Standard ANOVA gives you an interaction p-value. The delta-delta gives you the effect of the effect β€” the difference between two differences β€” as an estimation graphic.

# 2x2 factorial: drug x sex (long-format data)
# The drug works strongly in males, weakly in females β€” does it differ?

N2 = 25
rows = []
params = {
    ('Male',   'Control'): (9.0,  2.0),
    ('Male',   'Drug'):    (12.5, 2.2),
    ('Female', 'Control'): (8.8,  1.9),
    ('Female', 'Drug'):    (10.1, 2.1),
}
for (sex, trt), (mu, sd) in params.items():
    for val in np.random.normal(mu, sd, N2):
        rows.append({'sex': sex, 'treatment': trt, 'feeding_s': val})

df2 = pd.DataFrame(rows)

db2 = dabest.load(
    df2,
    x=['treatment', 'sex'],
    y='feeding_s',
    experiment='sex',
    delta2=True
)

fig2 = db2.mean_diff.plot(
    raw_marker_size=4,
    contrast_marker_size=8,
)

fig2.axes[0].set_ylabel('Feeding duration (s)')
fig2.suptitle('Delta-delta plot: does the drug effect differ by sex?',
              fontsize=12, y=1.01, color='#2C4A6E')
plt.tight_layout()
plt.show()
/Applications/anaconda3/envs/DabestNMethRevision/lib/python3.10/site-packages/dabest/plot_tools.py:2592: UserWarning: 8.0% of the points cannot be placed. You might want to decrease the size of the markers.
  warnings.warn(err)

The rightmost panel shows the delta-delta β€” the difference between the male drug effect and the female drug effect β€” with its full bootstrap distribution.
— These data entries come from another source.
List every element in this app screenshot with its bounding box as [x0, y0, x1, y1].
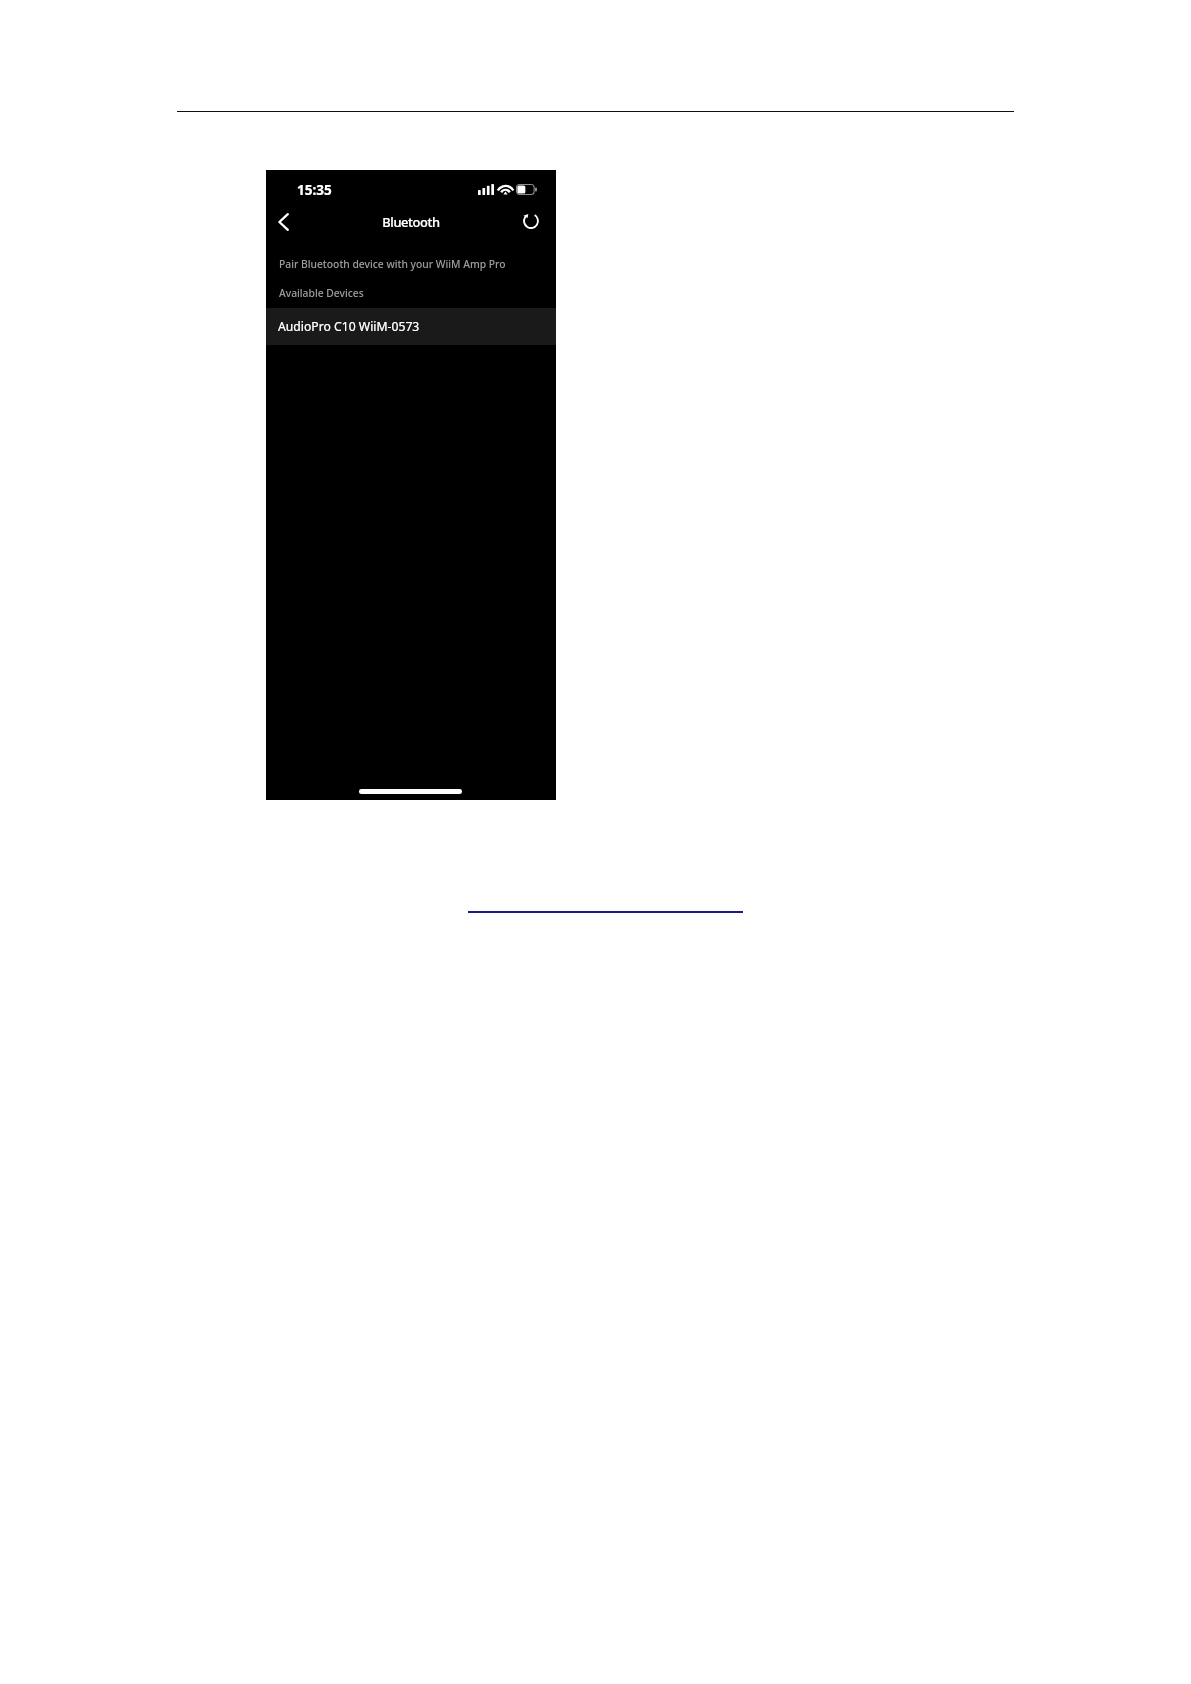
button[interactable]: Open link	[468, 903, 743, 919]
staticText: 15:35	[297, 181, 332, 199]
button[interactable]: Refresh	[516, 206, 546, 236]
button[interactable]: Back	[268, 207, 298, 237]
staticText: AudioPro C10 WiiM-0573	[278, 318, 420, 335]
staticText: Bluetooth	[382, 213, 440, 231]
button[interactable]: AudioPro C10 WiiM-0573	[266, 308, 556, 345]
staticText: Available Devices	[279, 286, 364, 300]
staticText: Pair Bluetooth device with your WiiM Amp…	[279, 257, 506, 271]
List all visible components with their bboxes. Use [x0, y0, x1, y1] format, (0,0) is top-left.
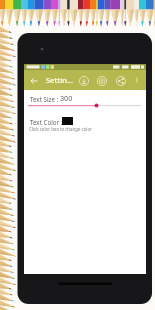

An ANOVA interaction tells you whether to reject the null hypothesis of no interaction. The delta-delta tells you the magnitude of that interaction and your uncertainty about it. Those are not the same question.


Why Bootstrap?

Most confidence intervals assume your data follows a specific distribution (usually normal). Bootstrap doesn’t. Instead:

  1. Sample your data with replacement, 5,000 times
  2. Calculate the difference in means each time
  3. The distribution of those 5,000 differences is your confidence interval β€” empirically, not theoretically

This makes the intervals more honest for biological data, which is rarely perfectly normal. It also makes the uncertainty visible β€” a wide bootstrap distribution means you need more data. A narrow one means you have estimated the effect well.


Adoption

The original DABEST paper (Nature Methods 2019) has 2,000+ citations and has been adopted across Drosophila labs, zebrafish labs, and increasingly in clinical research. DABEST 2.0 adds the delta-delta, the proportional difference, and the mini-meta analysis β€” tools for the multi-group, multi-experiment designs that are now standard in biological research.

The broader point: p-values answer a binary question. Effect size estimation answers a quantitative one. Science needs quantitative answers.